Stepping up the green game: Malaysia to impose Efficiency and Energy Conservation Act in 2014
In a couple of years, only equipment that meets the criteria of minimum energy performance can enter the Malaysian market, a practice not uncommon in Singapore, Thailand and China.
The Malaysian government will regulate the energy consumption performance of electrical appliances sold in the market after the enactment of the Energy Efficiency and Conservation Act by the end of 2014, said Energy, Green Technology and Water Minister Datuk Peter Chin Fah Kui. This follows research from the ministry and the Energy Commission who reviewed the energy consumption in standby mode in electrical appliances, especially TV sets, and found out that there was maximum energy consumption, ranging from 1W to 5W.
The government is thus actively promoting the importance of using energy-efficient electrical equipment to the public, and offering beneficial reasons for organisations to go green; for example, incentives will be offered to manufacturers if they manage to produce energy efficient products such as air conditioners, fans and refrigerators.
As an energy user, Malaysia is known to consume a lot. In 2008, each Malaysian used an average of 3,667kWh (kilowatt hours) of electricity, according to the World Bank. The Ministry of Energy, Green Technology and Water Malaysia (KeTTHA) has also revealed that Malaysia’s electricity consumption is expected to grow at an average rate of 3% to 4% annually until 2020.
Glaring environmental problems such as diminishing oil and gas reserves, and rising carbon dioxide emissions have also prompted KeTTHA to ban incandescent light bulbs by 2014; it is also a mandate that air-conditioners are to be set no lower than 24°C, starting with Government-owned buildings.

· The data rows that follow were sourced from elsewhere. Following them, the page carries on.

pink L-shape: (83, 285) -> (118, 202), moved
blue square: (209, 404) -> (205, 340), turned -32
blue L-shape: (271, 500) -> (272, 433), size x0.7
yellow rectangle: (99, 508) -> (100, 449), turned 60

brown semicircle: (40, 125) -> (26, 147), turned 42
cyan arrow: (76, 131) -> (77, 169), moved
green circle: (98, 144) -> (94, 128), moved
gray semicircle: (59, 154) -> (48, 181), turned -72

Malaysia also encourages both individuals and companies to replace old appliances, as doing so is one of the most efficient measures to reduce electricity usage. Modern energy-efficient appliances use significantly less energy than older appliances; current energy-efficient ones such as ENERGY STAR-qualified refrigerators, for example, drain 40% less energy than conventional models did in 2001.
Through the extensive adoption of greener appliances, KeTTHA hopes it will help consumers reduce unnecessary costs and at the same time, GHG emissions.

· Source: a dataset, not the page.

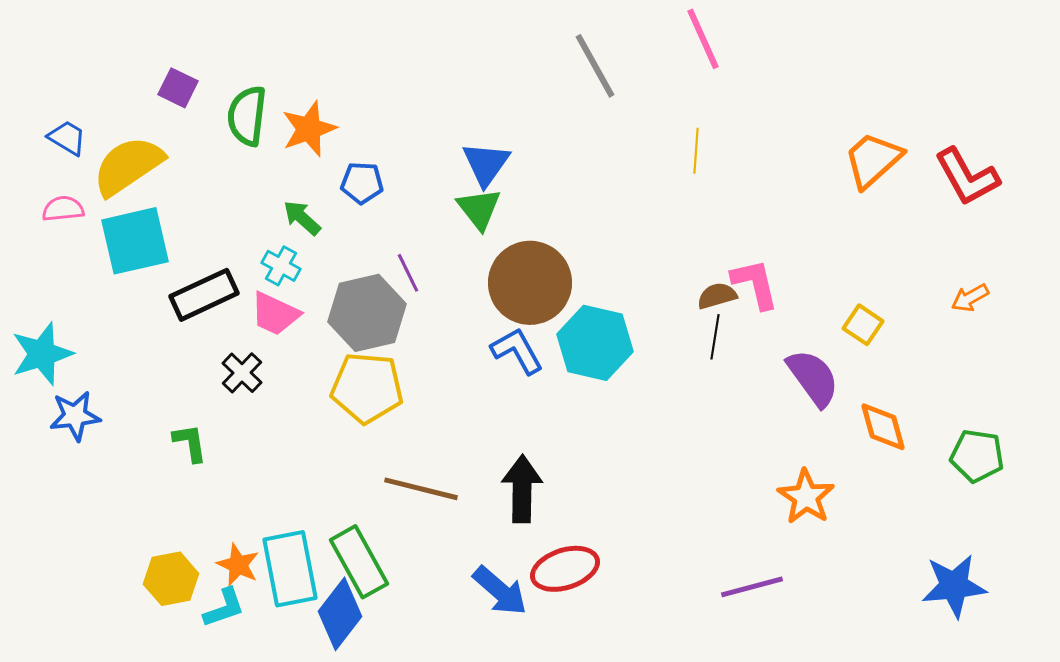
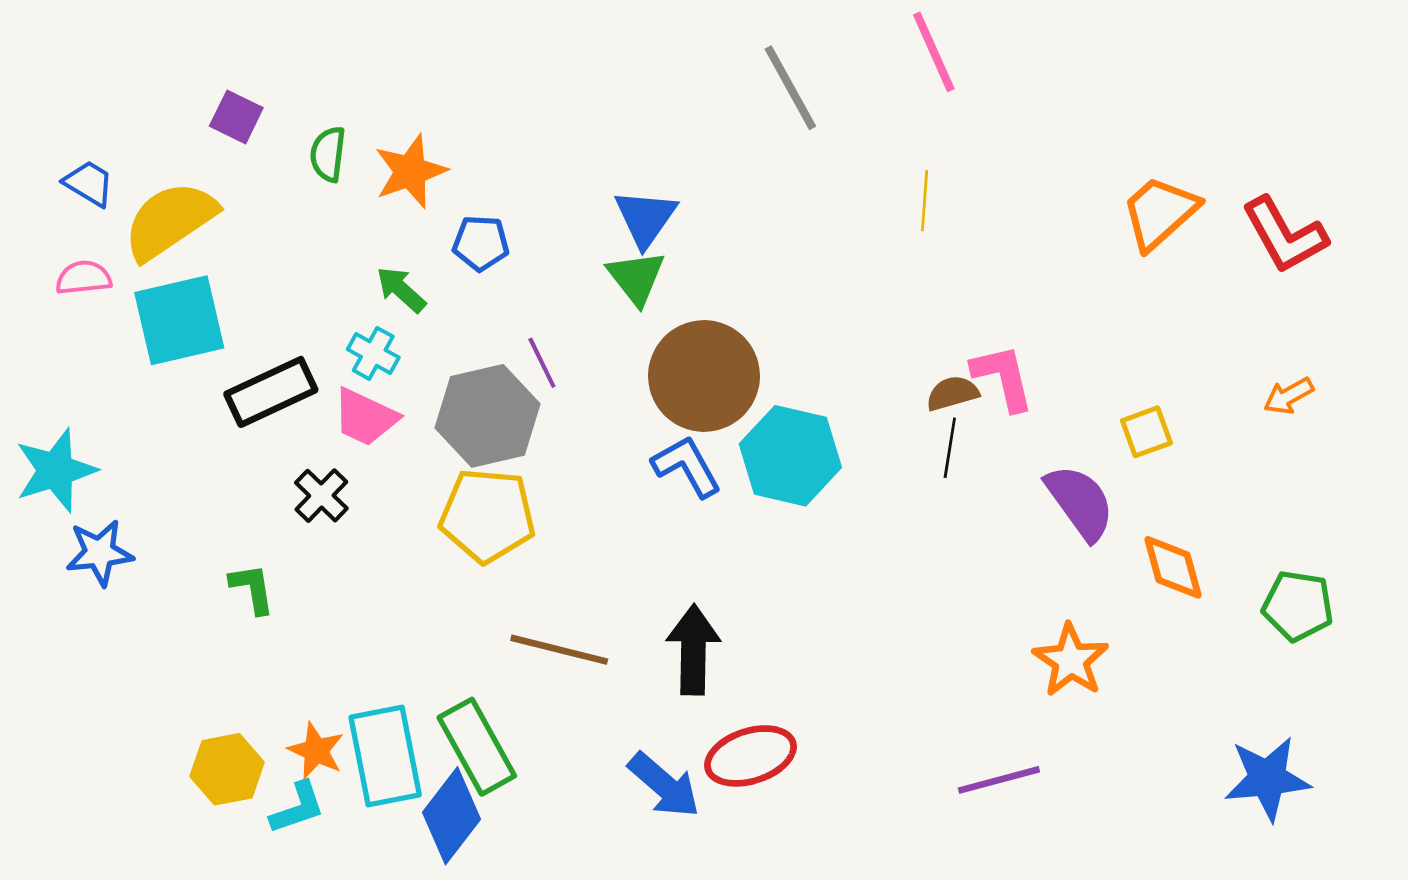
green semicircle: (247, 116) -> (328, 154), size x0.7
yellow square: (863, 325) -> (1146, 432), turned 36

Malaysia committed to conserve
In his 9th Malaysia Plan (2006-2010) speech, then Prime Minister Tun Abdullah Ahmad Badawi mentioned that adequate and quality energy supply is key to the nation’s development. “The public has to realise the value and scarcity of such resources. An energy conservation culture must be inculcated… (and) resources need to be prudently and carefully utilised.”
As such, the Energy Efficiency and Conservation Act 2014 is the government’s latest bid to introduce measures to reduce wastage by enhancing energy efficiency and increasing energy sufficiency. The Government is also committed to reduce dependence on petroleum products through the increased usage of alternative fuels such as biofuel and biodiesel, and renewable energy.

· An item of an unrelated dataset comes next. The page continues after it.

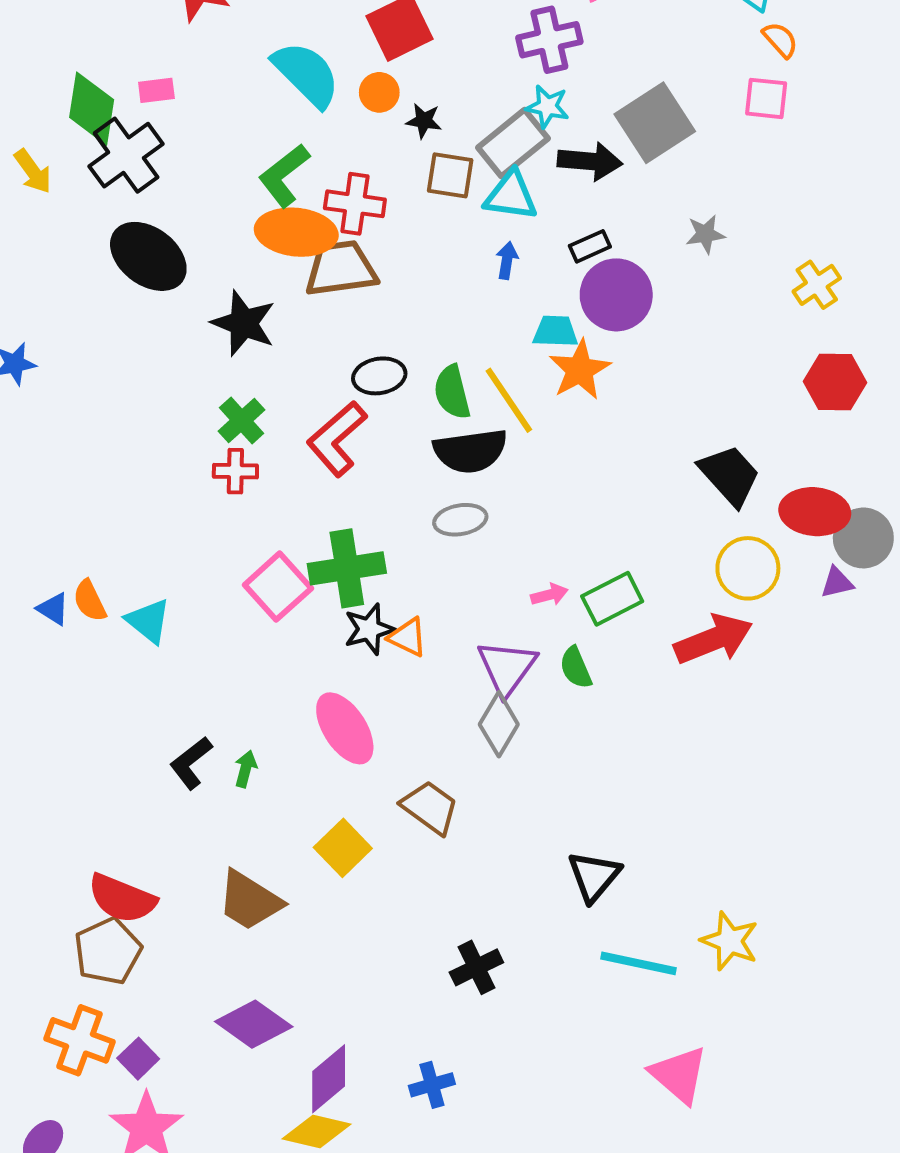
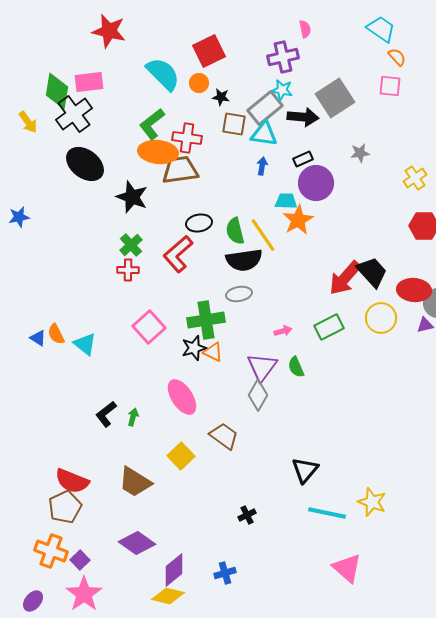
pink rectangle: (156, 90) -> (89, 82), size x1.6
green cross: (347, 568) -> (206, 320), moved
green rectangle: (612, 599) -> (329, 327), moved
red arrow: (713, 639) -> (345, 278), moved, turned 153
black cross: (476, 967) -> (247, 515), size x0.7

Singapore also in pursuit of energy efficiency
In a similar vein, Singapore will also introduce an Energy Conservation Act in 2013. Under the Act, minimum energy management requirements for large industrial energy users will be imposed. Companies that consume more than the equivalent of 15 GWh of energy every year will be required to appoint an energy manager, to track and report their energy use to the National Environment Agency (NEA), and to develop and submit improvement plans to make better their energy efficiency.
“International experience indicates that the implementation of energy management programmes in companies is one of the most cost-effective ways to improve energy efficiency, and companies can expect to reduce their energy consumption by at least 10 to 15%,” said Dr. Amy Khor, Minister of State for the Environment and Water Resources. “These energy management practices ought to be the norm for the companies, and in some countries like Japan, they have even mandated energy management practices for their companies.”